Iskwé’s fight for the greater good

The artist uses trip hop and folk music to declare a call to action on The Fight Within.

click to enlarge Iskwé’s fight for the greater good
Lisa MacIntosh

Iskwé w/Rococode and Arsoniste
Friday, November 10, 9pm
The Carleton, 1685 Argyle Street
$8/$12

Iskwé, a genre-bending artist based in Hamilton, concerns herself less with how to describe her music and more with the kind of change her music can create.

Pulling from trip hop, R&B and traditional folk music, her new album The Fight Within epitomizes both her musical creativity and political charge. "I won't be afraid/lay me down in the shade," a lyric from the towering single "Nobody Knows," can be read almost as a statement of intent for an artist who works across genres to find hope in despair. Iskwé doesn't shy away from darkness or let difficulties discourage her. In a word, she's fearless.

The Fight Within, which was released at the beginning of the month, is Iskwé's first album since her 2013 debut and represents a bold step forward in both sound and subject matter. The record's lyrics often read like calls to action: Iskwé covers topics including missing and murdered Indigenous women and girls, the youth suicide crisis and the lack of access to clean drinking water in Indigenous communities. When sung atop contemporary trip hop production, however, her message feels decidedly uplifting—a message she says she's excited to share with Halifax listeners at The Carleton on Friday.

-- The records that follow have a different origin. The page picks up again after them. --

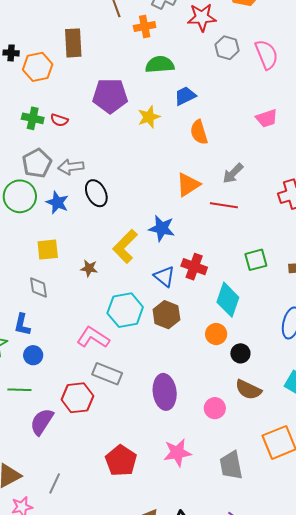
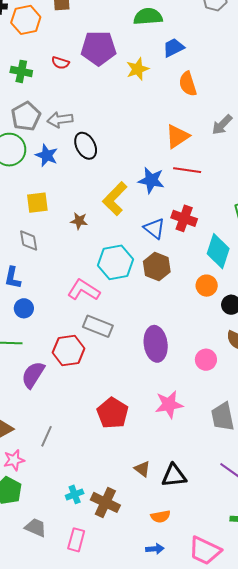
red semicircle: (59, 120) -> (60, 63), moved
red line: (224, 205) -> (187, 170), moved

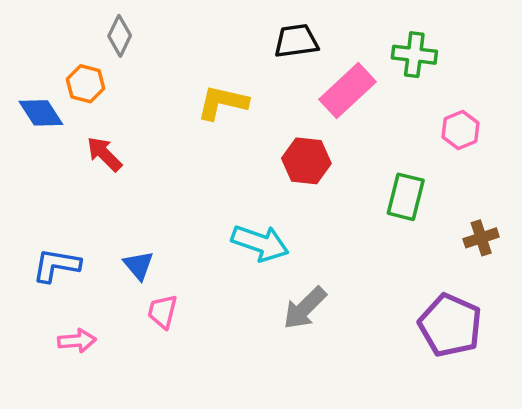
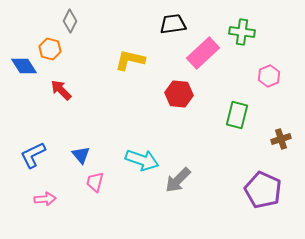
cyan arrow: (260, 243) -> (142, 160), moved
blue L-shape: (56, 265) -> (33, 155), turned -36

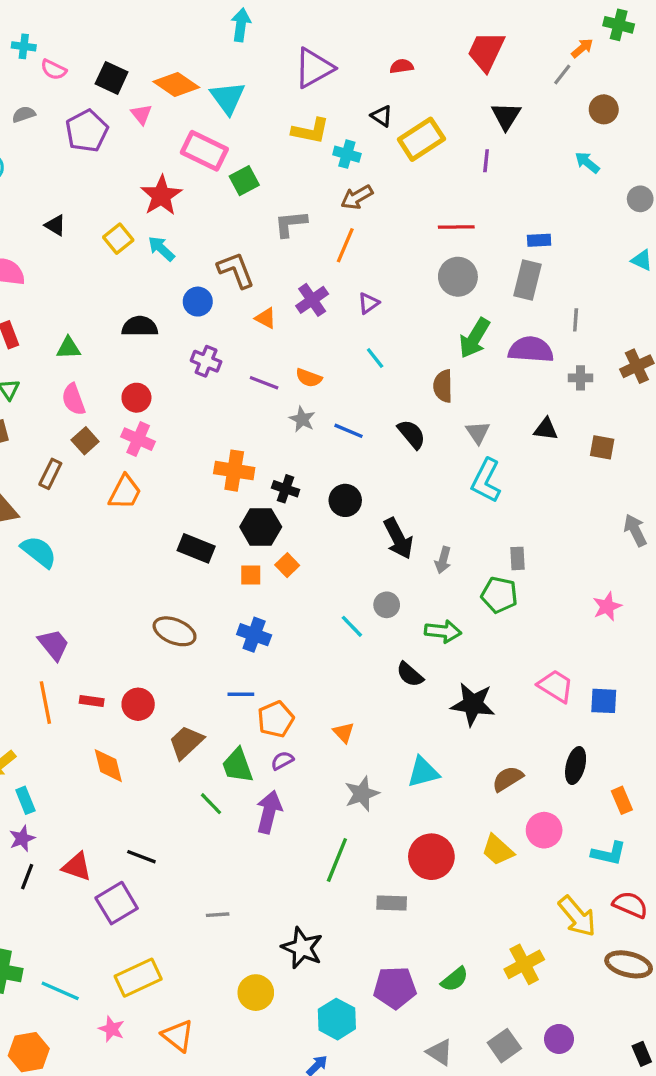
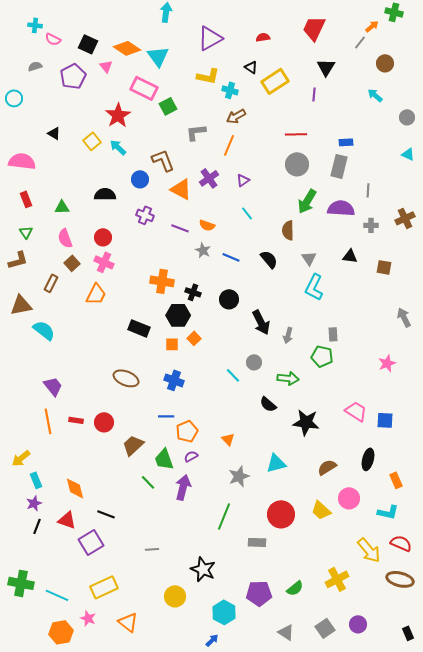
orange triangle: (266, 318) -> (181, 189), size x1.6
orange diamond: (108, 766) -> (75, 488), moved
orange hexagon: (29, 1052) -> (61, 632), moved

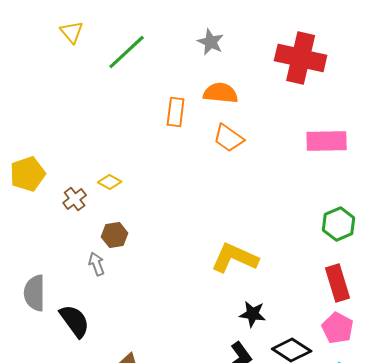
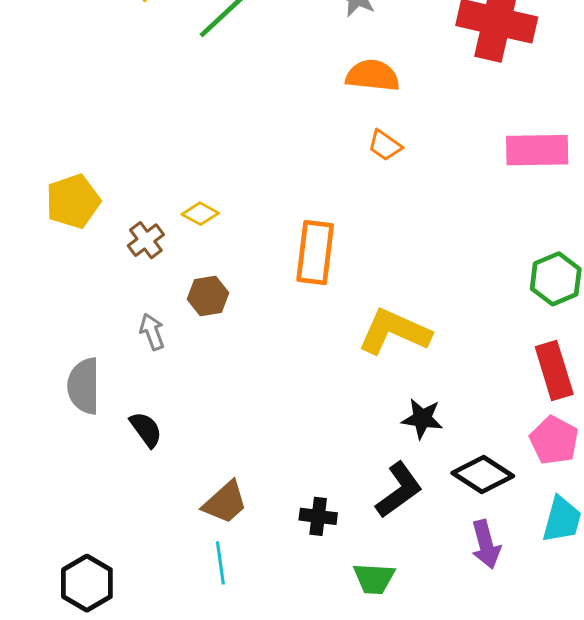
orange rectangle: (176, 112) -> (315, 253), moved, size x1.4
orange trapezoid: (229, 138) -> (385, 145), size x0.7
gray arrow: (97, 264) -> (152, 332), moved
black semicircle: (75, 321) -> (146, 429), size x0.7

"The Fight Within is meant to be more of a collective fight," she says. "How do we participate in making change, starting with ourselves but seeing that spill over into community, into society, into where we fit on a global scale? And how we can participate in making change for our future generations, so in time we don't continue to repeat the same mistakes that history has made?"

Iskwé, who takes part of her Cree name as her artistic moniker, says her Indigeneity is something that influences both the music she makes and the cultural issues she chooses to bring to light. "One of my reasons for choosing that name is that it gave me a sense of strength and connection to that part of my spirit," she says. "To go after something where my main goal, my main mandate, is to raise awareness on cultural issues, I felt it was really important to embrace and honour that part of my spirit, and call on the spirit to walk with me in it."